(Data entries)
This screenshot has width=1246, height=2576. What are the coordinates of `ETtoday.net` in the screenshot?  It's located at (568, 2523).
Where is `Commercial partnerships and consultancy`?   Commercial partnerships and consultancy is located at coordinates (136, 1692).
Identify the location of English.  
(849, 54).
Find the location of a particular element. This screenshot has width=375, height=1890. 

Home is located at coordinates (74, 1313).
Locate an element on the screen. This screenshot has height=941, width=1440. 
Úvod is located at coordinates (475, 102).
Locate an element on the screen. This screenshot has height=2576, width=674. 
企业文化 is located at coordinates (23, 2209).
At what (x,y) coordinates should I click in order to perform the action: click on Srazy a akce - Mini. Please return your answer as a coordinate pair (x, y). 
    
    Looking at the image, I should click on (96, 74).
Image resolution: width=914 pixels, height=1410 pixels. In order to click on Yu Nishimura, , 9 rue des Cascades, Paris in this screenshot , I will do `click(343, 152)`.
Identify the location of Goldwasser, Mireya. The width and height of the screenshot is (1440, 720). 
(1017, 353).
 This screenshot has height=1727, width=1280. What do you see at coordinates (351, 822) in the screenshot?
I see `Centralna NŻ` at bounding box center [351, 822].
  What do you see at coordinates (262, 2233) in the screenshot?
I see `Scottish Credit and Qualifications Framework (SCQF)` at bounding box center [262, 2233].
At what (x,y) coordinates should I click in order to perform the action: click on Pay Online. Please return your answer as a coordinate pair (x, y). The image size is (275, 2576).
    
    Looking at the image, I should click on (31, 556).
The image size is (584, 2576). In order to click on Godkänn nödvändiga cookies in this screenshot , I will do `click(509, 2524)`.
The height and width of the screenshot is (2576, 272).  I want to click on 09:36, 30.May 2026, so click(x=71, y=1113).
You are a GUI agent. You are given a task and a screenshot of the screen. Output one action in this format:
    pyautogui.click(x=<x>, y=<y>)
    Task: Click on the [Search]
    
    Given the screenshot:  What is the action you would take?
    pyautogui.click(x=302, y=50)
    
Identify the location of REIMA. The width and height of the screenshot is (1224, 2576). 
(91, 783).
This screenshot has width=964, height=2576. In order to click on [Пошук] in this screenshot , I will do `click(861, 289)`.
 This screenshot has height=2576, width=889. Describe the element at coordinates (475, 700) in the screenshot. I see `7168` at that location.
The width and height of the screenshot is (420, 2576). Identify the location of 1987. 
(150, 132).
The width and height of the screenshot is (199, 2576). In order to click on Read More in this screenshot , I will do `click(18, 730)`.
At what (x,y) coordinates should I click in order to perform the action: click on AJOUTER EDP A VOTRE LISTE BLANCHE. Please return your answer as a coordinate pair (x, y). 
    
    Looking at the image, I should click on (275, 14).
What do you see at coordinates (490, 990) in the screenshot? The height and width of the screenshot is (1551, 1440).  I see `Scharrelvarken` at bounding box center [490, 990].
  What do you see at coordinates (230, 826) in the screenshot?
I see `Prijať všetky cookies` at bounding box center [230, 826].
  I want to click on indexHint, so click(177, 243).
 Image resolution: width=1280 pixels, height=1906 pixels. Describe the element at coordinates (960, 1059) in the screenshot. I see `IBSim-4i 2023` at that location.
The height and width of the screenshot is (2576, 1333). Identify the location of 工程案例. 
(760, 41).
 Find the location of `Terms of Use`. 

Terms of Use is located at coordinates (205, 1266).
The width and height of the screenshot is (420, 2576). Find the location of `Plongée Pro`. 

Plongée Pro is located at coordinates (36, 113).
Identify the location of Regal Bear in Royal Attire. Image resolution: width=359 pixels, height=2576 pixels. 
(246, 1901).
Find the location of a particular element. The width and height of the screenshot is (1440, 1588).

Task item:
There is a line with "The image size is (584, 2576)." and a line with "Task: Click on the [Search]" above. Copy exactly those two lines and all lines between them, with nothing else.

Answer to this exercise:
The image size is (584, 2576). In order to click on Godkänn nödvändiga cookies in this screenshot , I will do `click(509, 2524)`.
The height and width of the screenshot is (2576, 272).  I want to click on 09:36, 30.May 2026, so click(x=71, y=1113).
You are a GUI agent. You are given a task and a screenshot of the screen. Output one action in this format:
    pyautogui.click(x=<x>, y=<y>)
    Task: Click on the [Search]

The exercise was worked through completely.